--- RECORDS TO PROCESS ---
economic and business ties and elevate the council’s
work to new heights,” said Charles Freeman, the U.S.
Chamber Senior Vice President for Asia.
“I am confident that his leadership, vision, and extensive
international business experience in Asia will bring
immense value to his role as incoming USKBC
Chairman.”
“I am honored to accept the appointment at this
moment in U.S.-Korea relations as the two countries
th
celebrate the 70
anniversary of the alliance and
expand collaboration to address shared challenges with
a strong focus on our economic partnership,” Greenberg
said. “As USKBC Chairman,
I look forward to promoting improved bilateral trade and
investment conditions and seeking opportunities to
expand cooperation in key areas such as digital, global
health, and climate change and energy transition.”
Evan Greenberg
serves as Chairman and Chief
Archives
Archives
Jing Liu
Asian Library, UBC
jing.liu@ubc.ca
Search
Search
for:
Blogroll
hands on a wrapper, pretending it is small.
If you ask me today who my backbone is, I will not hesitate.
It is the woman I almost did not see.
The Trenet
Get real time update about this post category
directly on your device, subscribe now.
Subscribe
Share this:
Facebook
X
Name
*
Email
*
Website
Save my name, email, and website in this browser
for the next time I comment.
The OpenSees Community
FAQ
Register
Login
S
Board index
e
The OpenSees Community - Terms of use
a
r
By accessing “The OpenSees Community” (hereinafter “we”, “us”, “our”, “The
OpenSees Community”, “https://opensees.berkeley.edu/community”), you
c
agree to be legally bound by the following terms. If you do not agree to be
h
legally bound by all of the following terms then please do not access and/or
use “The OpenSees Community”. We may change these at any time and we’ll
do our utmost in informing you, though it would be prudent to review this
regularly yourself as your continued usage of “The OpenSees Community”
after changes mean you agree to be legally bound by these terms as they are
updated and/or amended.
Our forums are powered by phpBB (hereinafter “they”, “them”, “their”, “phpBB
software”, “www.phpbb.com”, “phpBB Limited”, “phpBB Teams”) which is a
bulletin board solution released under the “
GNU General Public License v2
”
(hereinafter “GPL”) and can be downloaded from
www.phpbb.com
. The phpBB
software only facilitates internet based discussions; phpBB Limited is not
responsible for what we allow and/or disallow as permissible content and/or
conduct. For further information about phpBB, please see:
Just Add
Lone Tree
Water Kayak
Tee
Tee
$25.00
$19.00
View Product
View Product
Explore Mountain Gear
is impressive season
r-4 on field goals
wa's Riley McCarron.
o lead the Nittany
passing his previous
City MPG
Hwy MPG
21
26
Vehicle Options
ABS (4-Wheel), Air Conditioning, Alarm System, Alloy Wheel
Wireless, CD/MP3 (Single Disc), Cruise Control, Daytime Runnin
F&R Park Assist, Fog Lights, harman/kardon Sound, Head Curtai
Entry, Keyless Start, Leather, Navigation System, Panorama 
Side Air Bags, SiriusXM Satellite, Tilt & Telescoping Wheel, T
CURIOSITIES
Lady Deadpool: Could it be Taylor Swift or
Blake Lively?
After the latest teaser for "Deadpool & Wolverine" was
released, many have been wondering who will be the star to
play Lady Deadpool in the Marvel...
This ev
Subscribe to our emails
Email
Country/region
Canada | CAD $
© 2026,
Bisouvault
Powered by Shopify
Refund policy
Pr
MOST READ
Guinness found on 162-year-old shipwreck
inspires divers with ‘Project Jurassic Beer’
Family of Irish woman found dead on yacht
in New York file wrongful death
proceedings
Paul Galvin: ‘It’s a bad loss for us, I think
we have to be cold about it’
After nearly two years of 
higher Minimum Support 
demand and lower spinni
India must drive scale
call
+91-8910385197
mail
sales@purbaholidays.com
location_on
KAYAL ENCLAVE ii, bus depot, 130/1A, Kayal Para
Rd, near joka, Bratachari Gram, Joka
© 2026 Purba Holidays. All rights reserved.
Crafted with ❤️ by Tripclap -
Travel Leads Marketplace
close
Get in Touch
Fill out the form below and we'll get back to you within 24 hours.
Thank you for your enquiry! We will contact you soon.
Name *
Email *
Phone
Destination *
---
* PROBLEM DESCRIPTION: The material shown above is to be retyped in full, without alteration.

* FINISHED TASK:
economic and business ties and elevate the council’s
work to new heights,” said Charles Freeman, the U.S.
Chamber Senior Vice President for Asia.
“I am confident that his leadership, vision, and extensive
international business experience in Asia will bring
immense value to his role as incoming USKBC
Chairman.”
“I am honored to accept the appointment at this
moment in U.S.-Korea relations as the two countries
th
celebrate the 70
anniversary of the alliance and
expand collaboration to address shared challenges with
a strong focus on our economic partnership,” Greenberg
said. “As USKBC Chairman,
I look forward to promoting improved bilateral trade and
investment conditions and seeking opportunities to
expand cooperation in key areas such as digital, global
health, and climate change and energy transition.”
Evan Greenberg
serves as Chairman and Chief
Archives
Archives
Jing Liu
Asian Library, UBC
jing.liu@ubc.ca
Search
Search
for:
Blogroll
hands on a wrapper, pretending it is small.
If you ask me today who my backbone is, I will not hesitate.
It is the woman I almost did not see.
The Trenet
Get real time update about this post category
directly on your device, subscribe now.
Subscribe
Share this:
Facebook
X
Name
*
Email
*
Website
Save my name, email, and website in this browser
for the next time I comment.
The OpenSees Community
FAQ
Register
Login
S
Board index
e
The OpenSees Community - Terms of use
a
r
By accessing “The OpenSees Community” (hereinafter “we”, “us”, “our”, “The
OpenSees Community”, “https://opensees.berkeley.edu/community”), you
c
agree to be legally bound by the following terms. If you do not agree to be
h
legally bound by all of the following terms then please do not access and/or
use “The OpenSees Community”. We may change these at any time and we’ll
do our utmost in informing you, though it would be prudent to review this
regularly yourself as your continued usage of “The OpenSees Community”
after changes mean you agree to be legally bound by these terms as they are
updated and/or amended.
Our forums are powered by phpBB (hereinafter “they”, “them”, “their”, “phpBB
software”, “www.phpbb.com”, “phpBB Limited”, “phpBB Teams”) which is a
bulletin board solution released under the “
GNU General Public License v2
”
(hereinafter “GPL”) and can be downloaded from
www.phpbb.com
. The phpBB
software only facilitates internet based discussions; phpBB Limited is not
responsible for what we allow and/or disallow as permissible content and/or
conduct. For further information about phpBB, please see:
Just Add
Lone Tree
Water Kayak
Tee
Tee
$25.00
$19.00
View Product
View Product
Explore Mountain Gear
is impressive season
r-4 on field goals
wa's Riley McCarron.
o lead the Nittany
passing his previous
City MPG
Hwy MPG
21
26
Vehicle Options
ABS (4-Wheel), Air Conditioning, Alarm System, Alloy Wheel
Wireless, CD/MP3 (Single Disc), Cruise Control, Daytime Runnin
F&R Park Assist, Fog Lights, harman/kardon Sound, Head Curtai
Entry, Keyless Start, Leather, Navigation System, Panorama 
Side Air Bags, SiriusXM Satellite, Tilt & Telescoping Wheel, T
CURIOSITIES
Lady Deadpool: Could it be Taylor Swift or
Blake Lively?
After the latest teaser for "Deadpool & Wolverine" was
released, many have been wondering who will be the star to
play Lady Deadpool in the Marvel...
This ev
Subscribe to our emails
Email
Country/region
Canada | CAD $
© 2026,
Bisouvault
Powered by Shopify
Refund policy
Pr
MOST READ
Guinness found on 162-year-old shipwreck
inspires divers with ‘Project Jurassic Beer’
Family of Irish woman found dead on yacht
in New York file wrongful death
proceedings
Paul Galvin: ‘It’s a bad loss for us, I think
we have to be cold about it’
After nearly two years of 
higher Minimum Support 
demand and lower spinni
India must drive scale
call
+91-8910385197
mail
sales@purbaholidays.com
location_on
KAYAL ENCLAVE ii, bus depot, 130/1A, Kayal Para
Rd, near joka, Bratachari Gram, Joka
© 2026 Purba Holidays. All rights reserved.
Crafted with ❤️ by Tripclap -
Travel Leads Marketplace
close
Get in Touch
Fill out the form below and we'll get back to you within 24 hours.
Thank you for your enquiry! We will contact you soon.
Name *
Email *
Phone
Destination *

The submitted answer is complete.